La storia rievoca il passato burrascoso di quattro 
adolescenti che dopo svariati anni si ritrovano per 
brindare alla candidatura politica di uno di loro che,
 nel frattempo è diventato un facoltoso uomo di affari. 
I fantasmi del passato, per l'invidia di uno di loro, 
ritornano vigorosamente a galla attraverso vecchie 
foto.
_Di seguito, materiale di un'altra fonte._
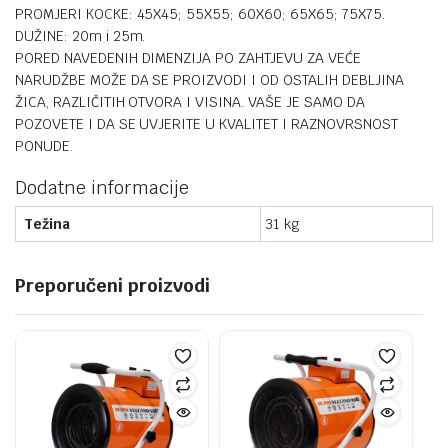
PROMJERI KOCKE: 45X45; 55X55; 60X60; 65X65; 75X75.
DUŽINE: 20m i 25m.
PORED NAVEDENIH DIMENZIJA PO ZAHTJEVU ZA VEĆE
NARUDŽBE MOŽE DA SE PROIZVODI I OD OSTALIH DEBLJINA
ŽICA, RAZLIČITIH OTVORA I VISINA. VAŠE JE SAMO DA
POZOVETE I DA SE UVJERITE U KVALITET I RAZNOVRSNOST
PONUDE.
Dodatne informacije
Težina
31 kg
Preporučeni proizvodi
La situazione si complica e il futuro uomo politico, apparentemente calmo e amorevole, nel tentativo di 
salvare soprattutto la sua candidatura a Sindaco e 
il suo matrimonio, si trasforma nuovamente in un 
individuo brutale e alle richieste di chiarimenti
della moglie le si scaglia contro aggredendola 
con violenza.
 
Le cose rotte, nato da una comune idea di 
Emilio J. Iasiello, sceneggiatore italoamericano 
e Antonio Bonagura scrittore e coregista del film 
insieme con Max Oliva, Peppe Zappia e Simone 
Boccalatte, intende sensibilizzare il pubblico sui
 devastanti effetti e sui danni causati dalla violenza 
di genere. Politica, stupro e violenza fanno da sfondo 
al femminicidio, un reato ormai ampiamente diffuso
 in Italia e che purtroppo durante i forzati recenti 
isolamenti da pandemia si è ulteriormente evidenziato 
mettendo in luce l’esistenza di situazioni invivibili per 
molte donne costrette a subire quotidianamente 
violenze sia fisiche sia psicologiche e che sempre 
più spesso si tramutano purtroppo in omicidi.